On 8/6/18 2:59 PM, vit wrote:
On Monday, 6 August 2018 at 18:28:11 UTC, Steven Schveighoffer wrote:
On 8/6/18 2:22 PM, vit wrote:
Hello,
I have this struct:

struct S{
     uint kind;
     void[N] data_;

define "N"


}

Instances of struct S are allocated by standard GC new and S.data_ can contain pointers/ranges to GC allocated data. If is GC disabled then  program run fine. But when is GC enabled then it fail randomly.

how does it fail?



private auto sizeOf(T)(){return T.sizeof;}

Hm... wouldn't enum sizeOf(T) = T.sizeof work better?


struct ExprImpl(Ts...){
     enum N = max(staticMap!(sizeOf, Ts));

This is clever!


     invariant(kind_ != 0);
     uint kind_ = 0;
     void[N] data_;

    this(T)(auto ref T x){/+emplace T to data_ and change kind_ to something != 0+/}
}

Ts == structs



data change without triggering invariant after allocation in other part of program.

Most definitely this is alignment problem.

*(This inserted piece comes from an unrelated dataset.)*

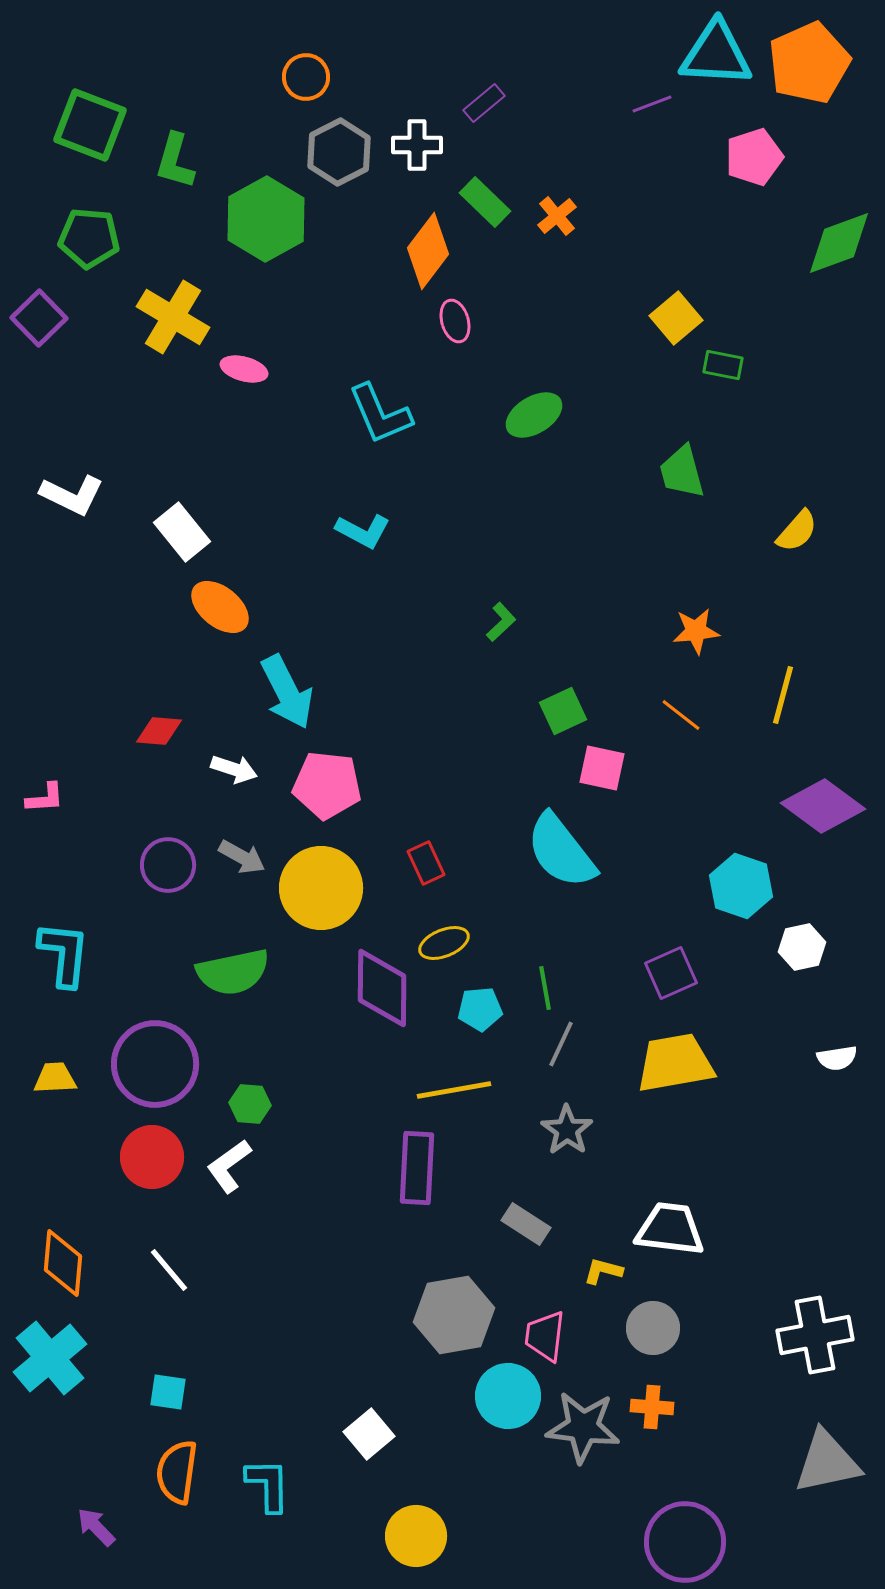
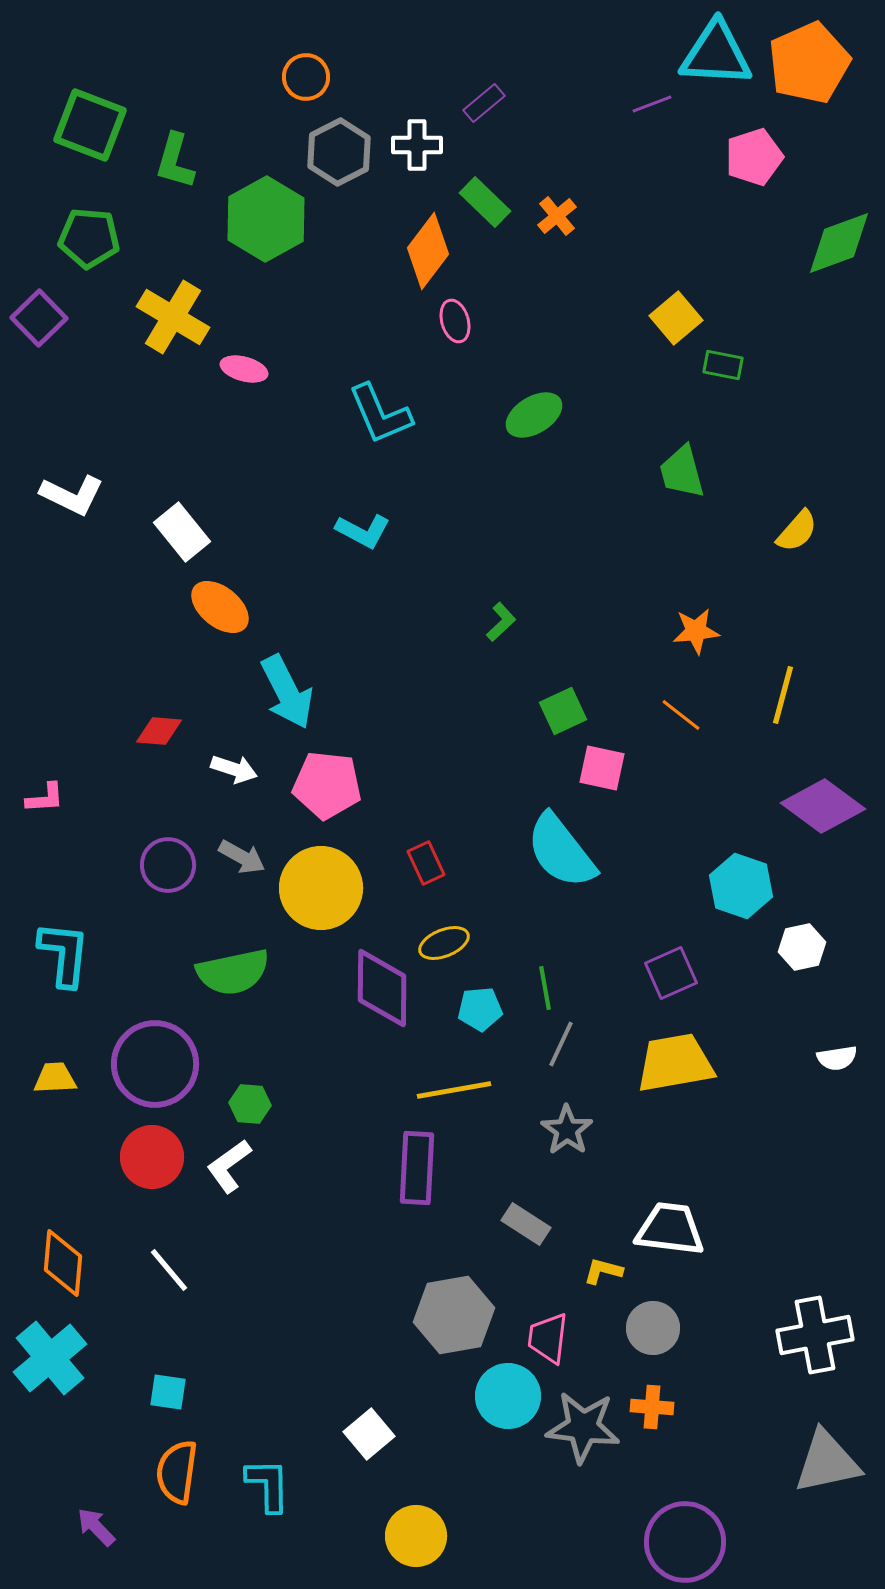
pink trapezoid at (545, 1336): moved 3 px right, 2 px down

Here is what I *think* is happening:

1. You are constructing one of these structs, and storing a pointer as the T type.
2. You are on a 64-bit CPU.
3. The pointer is misaligned on the CPU, so when the GC scans this struct to see if it's pointing at anything, it sees one half as the kind_ value, and the other half is half of the pointer. 4. It misses the object being pointed at by the T inside the struct, and collects it, leaving a dangling pointer.
5. Memory corruption.

when you put the void[N] member *first*, it can properly align the item (most cases where the compiler is placing data, it starts out aligned) but this does not guarantee you have proper alignment, as void[N] has no alignment constraints.

I'd recommend instead, changing the uint kind_ to a size_t. This not only aligns the void[N] to size_t size, which should put any pointers in the right place, but it also makes sure the entire struct is aligned.